Victor Arnautoff and the Politics of Art

Victor Arnautoff and the Politics of Art PDF Author: Robert W. Cherny
Publisher: University of Illinois Press
ISBN: 0252099249
Category : Biography & Autobiography
Languages : en
Pages : 356

Get Book Here

Book Description
Victor Arnautoff reigned as San Francisco's leading mural painter during the New Deal era. Yet that was only part of an astonishing life journey from Tsarist officer to leftist painter. Robert W. Cherny's masterful biography of Arnautoff braids the artist's work with his increasingly leftist politics and the tenor of his times. Delving into sources on Russian émigrés and San Francisco's arts communities, Cherny traces Arnautoff's life from refugee art student and assistant to Diego Rivera to prominence in the New Deal's art projects and a faculty position at Stanford University. As Arnautoff's politics moved left, he often incorporated working people and people of color into his treatment of the American past and present.

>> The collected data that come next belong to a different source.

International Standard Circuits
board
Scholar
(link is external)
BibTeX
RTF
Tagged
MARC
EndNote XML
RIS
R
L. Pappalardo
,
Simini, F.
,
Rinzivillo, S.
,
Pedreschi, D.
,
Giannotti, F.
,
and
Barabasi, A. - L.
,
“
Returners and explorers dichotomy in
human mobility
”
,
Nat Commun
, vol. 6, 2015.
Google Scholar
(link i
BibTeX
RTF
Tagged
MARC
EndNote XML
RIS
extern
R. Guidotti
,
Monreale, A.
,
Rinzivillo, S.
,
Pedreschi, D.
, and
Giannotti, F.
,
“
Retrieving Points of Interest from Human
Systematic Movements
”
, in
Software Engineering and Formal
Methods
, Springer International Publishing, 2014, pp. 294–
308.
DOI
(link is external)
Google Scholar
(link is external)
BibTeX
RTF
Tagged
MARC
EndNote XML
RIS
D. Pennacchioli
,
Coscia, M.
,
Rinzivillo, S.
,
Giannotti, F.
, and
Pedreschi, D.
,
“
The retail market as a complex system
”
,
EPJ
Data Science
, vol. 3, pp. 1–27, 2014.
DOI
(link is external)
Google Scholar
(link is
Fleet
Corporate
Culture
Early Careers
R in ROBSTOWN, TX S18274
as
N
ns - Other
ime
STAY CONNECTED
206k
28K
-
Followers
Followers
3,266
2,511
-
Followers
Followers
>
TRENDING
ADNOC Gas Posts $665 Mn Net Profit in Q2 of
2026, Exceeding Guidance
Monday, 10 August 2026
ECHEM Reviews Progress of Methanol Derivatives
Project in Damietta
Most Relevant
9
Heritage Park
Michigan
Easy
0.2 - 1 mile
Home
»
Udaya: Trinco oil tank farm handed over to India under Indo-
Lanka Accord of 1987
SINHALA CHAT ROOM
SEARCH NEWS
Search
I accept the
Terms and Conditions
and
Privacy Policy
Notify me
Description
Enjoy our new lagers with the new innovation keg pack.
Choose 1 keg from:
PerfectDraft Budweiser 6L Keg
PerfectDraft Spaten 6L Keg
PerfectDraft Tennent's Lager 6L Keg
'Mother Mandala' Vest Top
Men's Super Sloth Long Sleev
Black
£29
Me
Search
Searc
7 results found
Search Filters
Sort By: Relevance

In the 1950s, however, his participation in leftist organizations and a highly critical cartoon of Richard Nixon landed him before the House Un-American Activities Committee and led to calls for his dismissal from Stanford. Arnautoff eventually departed America, a refugee of another kind, now fleeing personal loss and the disintegration of the left-labor culture that had nurtured him, before resuming his artistic career in the Soviet Union that he had fought in his youth to destroy.

The Gritty Berkshires

The Gritty Berkshires PDF Author: Maynard Seider
Publisher:
ISBN: 9781887043397
Category : History
Languages : en
Pages : 652

Get Book Here

Book Description
For generations of working-class families who have lived in Massachusetts' northern Berkshires, reality looks like Rust Belt America. Maynard Seider, an activist sociologist who has taught and researched in the area for more than three decades, places the history of the North Berkshire region in the context of U.S. and global history.

Rebel Imaginaries

Rebel Imaginaries PDF Author: Elizabeth E. Sine
Publisher: Duke University Press
ISBN: 1478012900
Category : History
Languages : en
Pages : 190

Get Book Here

Book Description
During the Great Depression, California became a wellspring for some of the era's most inventive and imaginative political movements. In response to the global catastrophe, the multiracial laboring populations who formed the basis of California's economy gave rise to an oppositional culture that challenged the modes of racialism, nationalism, and rationalism that had guided modernization during preceding decades. In Rebel Imaginaries Elizabeth E. Sine tells the story of that oppositional culture's emergence, revealing how aggrieved Californians asserted political visions that embraced difference, fostered a sense of shared vulnerability, and underscored the interconnectedness and interdependence of global struggles for human dignity. From the Imperial Valley's agricultural fields to Hollywood, seemingly disparate communities of African American, Native American, Mexican, Filipinx, Asian, and White working-class people were linked by their myriad struggles against Depression-era capitalism and patterns of inequality and marginalization. In tracing the diverse coalition of those involved in labor strikes, citizenship and immigration reform, and articulating and imagining freedom through artistic practice, Sine demonstrates that the era's social movements were far more heterogeneous, multivalent, and contested than previously understood.